Self-Feedback DETR for Temporal Action Detection
This work addresses a specific bottleneck in video analysis for applications like surveillance or content indexing, but it is incremental as it builds on existing DETR methods.
The paper tackles the temporal collapse problem in DETR-based models for Temporal Action Detection, where self-attention modules focus on few elements, degrading performance; the proposed Self-DETR framework uses cross-attention maps to reactivate self-attention, resolving this issue and maintaining high attention diversity across layers.

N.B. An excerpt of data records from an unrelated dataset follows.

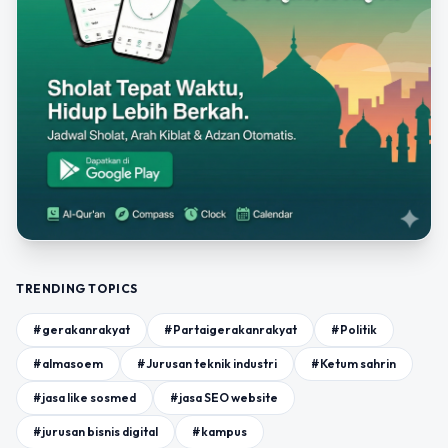
TRENDING TOPICS
#gerakanrakyat
#Partaigerakanrakyat
#Politik
#almasoem
#Jurusan teknik industri
#Ketum sahrin
#jasa like sosmed
#jasa SEO website
#jurusan bisnis digital
#kampus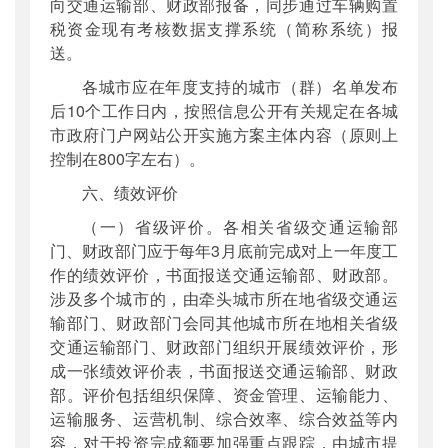
向交通运输部、财政部报备，同步通过车辆购置
税资金现有考核数据支撑系统（简称系统）报
送。
各城市应在年度支持的城市（群）名单发布
后10个工作日内，按照信息公开有关规定在各城
市政府门户网站公开实施方案主体内容（原则上
控制在800字左右）。
六、绩效评价
（一）省级评价。各相关省级交通运输部
门、财政部门应于每年3月底前完成对上一年度工
作的绩效评价，书面报送交通运输部、财政部。
涉及多个城市的，由牵头城市所在地省级交通运
输部门、财政部门会同其他城市所在地相关省级
交通运输部门、财政部门组织开展绩效评价，形
成一张绩效评价表，书面报送交通运输部、财政
部。评价包括组织保障、资金管理、运输能力、
运输服务、运营机制、综合效率、综合效益等内
容，对于投资完成额要加强重点跟踪，由城市提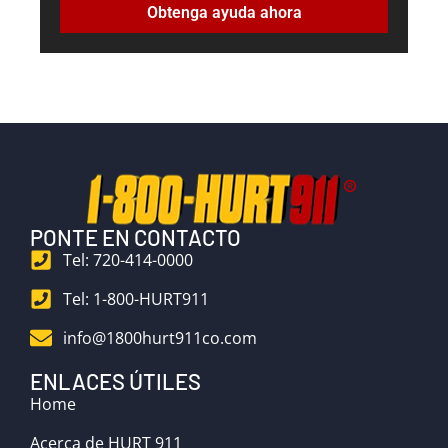
Obtenga ayuda ahora
PONTE EN CONTACTO
Tel: 720-414-0000
Tel: 1-800-HURT911
info@1800hurt911co.com
ENLACES ÚTILES
Home
Acerca de HURT 911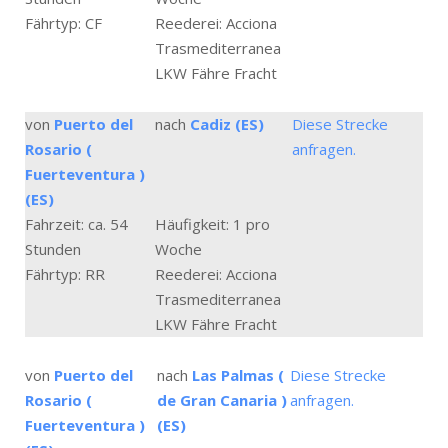
Fährtyp: CF
Reederei: Acciona
Trasmediterranea
LKW Fähre Fracht
von
Puerto del
nach
Cadiz (ES)
Diese Strecke
Rosario (
anfragen.
Fuerteventura )
(ES)
Fahrzeit: ca. 54
Häufigkeit: 1 pro
Stunden
Woche
Fährtyp: RR
Reederei: Acciona
Trasmediterranea
LKW Fähre Fracht
von
Puerto del
nach
Las Palmas (
Diese Strecke
Rosario (
de Gran Canaria )
anfragen.
Fuerteventura )
(ES)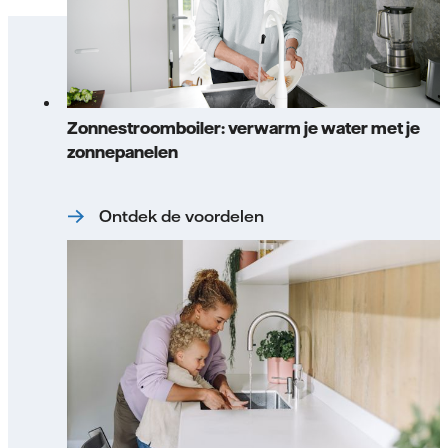
Zonnestroomboiler: verwarm je water met je
zonnepanelen
Ontdek de voordelen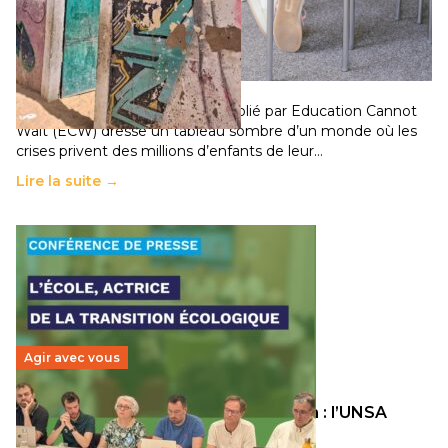
258 millions d’enfants victimes de la guerre, des
chocs climatiques et des déplacements de
population
11 juillet 2026
-
National
Un nouveau rapport mondial publié par Education Cannot
Wait (ECW) dresse un tableau sombre d’un monde où les
crises privent des millions d’enfants de leur…
Lire la suite →
Agir avec vous
Transition écologique de l’éducation : l’UNSA
Éducation fait bouger les lignes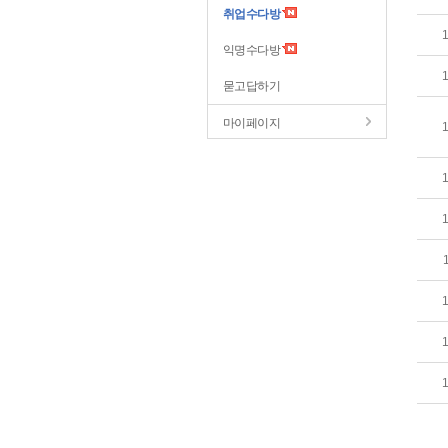
취업수다방
익명수다방
묻고답하기
마이페이지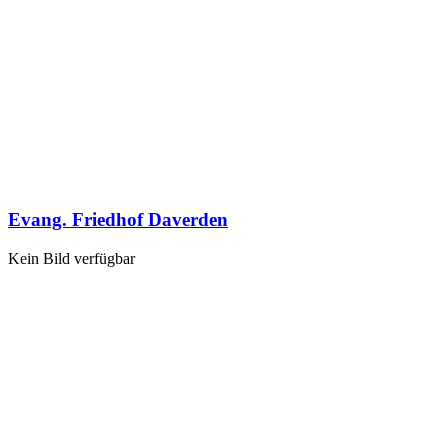
Evang. Friedhof Daverden
Kein Bild verfügbar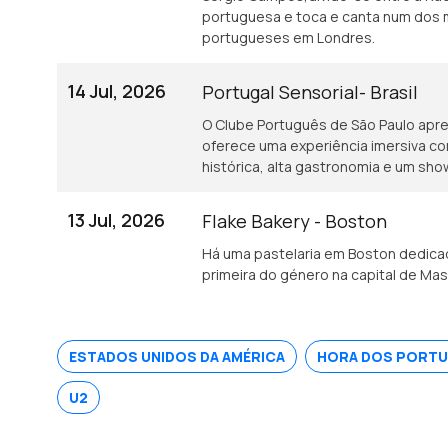
portuguesa e toca e canta num dos 
portugueses em Londres.
14 Jul, 2026
Portugal Sensorial- Brasil
O Clube Português de São Paulo apres
oferece uma experiência imersiva c
histórica, alta gastronomia e um sho
13 Jul, 2026
Flake Bakery - Boston
Há uma pastelaria em Boston dedicad
primeira do género na capital de Ma
ESTADOS UNIDOS DA AMÉRICA
HORA DOS PORT
U2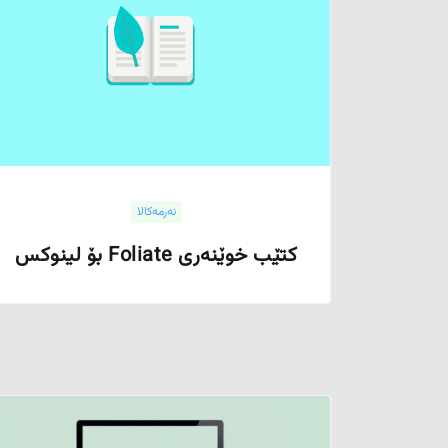
نەرمەکالا
کتێب خوێنەری Foliate بۆ لینوکس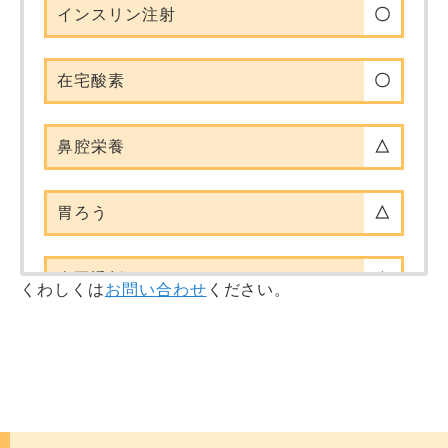
インスリン注射
〇
在宅酸素
〇
鼻腔栄養
△
胃ろう
△
人工透析
△
くわしくは
お問い合わせ
ください。
人工肛門（ストーマ）
〇
バルーン留置
△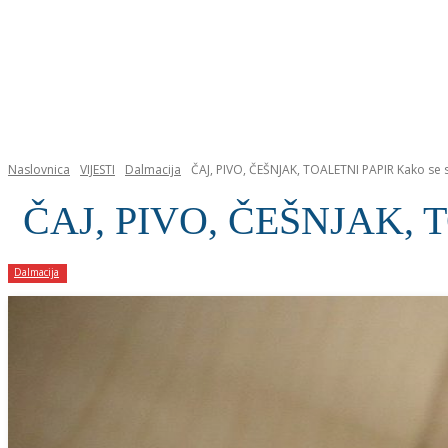
NASLOVNICA
Naslovnica
VIJESTI
Dalmacija
ČAJ, PIVO, ČEŠNJAK, TOALETNI PAPIR Kako se sv
ČAJ, PIVO, ČEŠNJAK, TOA
Dalmacija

Temporal Action Detection (TAD) is challenging but fundamental for real-world video applications. Recently, DETR-based models have been devised for TAD but have not performed well yet. In this paper, we point out the problem in the self-attention of DETR for TAD; the attention modules focus on a few key elements, called temporal collapse problem. It degrades the capability of the encoder and decoder since their self-attention modules play no role. To solve the problem, we propose a novel framework, Self-DETR, which utilizes cross-attention maps of the decoder to reactivate self-attention modules. We recover the relationship between encoder features by simple matrix multiplication of the cross-attention map and its transpose. Likewise, we also get the information within decoder queries. By guiding collapsed self-attention maps with the guidance map calculated, we settle down the temporal collapse of self-attention modules in the encoder and decoder. Our extensive experiments demonstrate that Self-DETR resolves the temporal collapse problem by keeping high diversity of attention over all layers.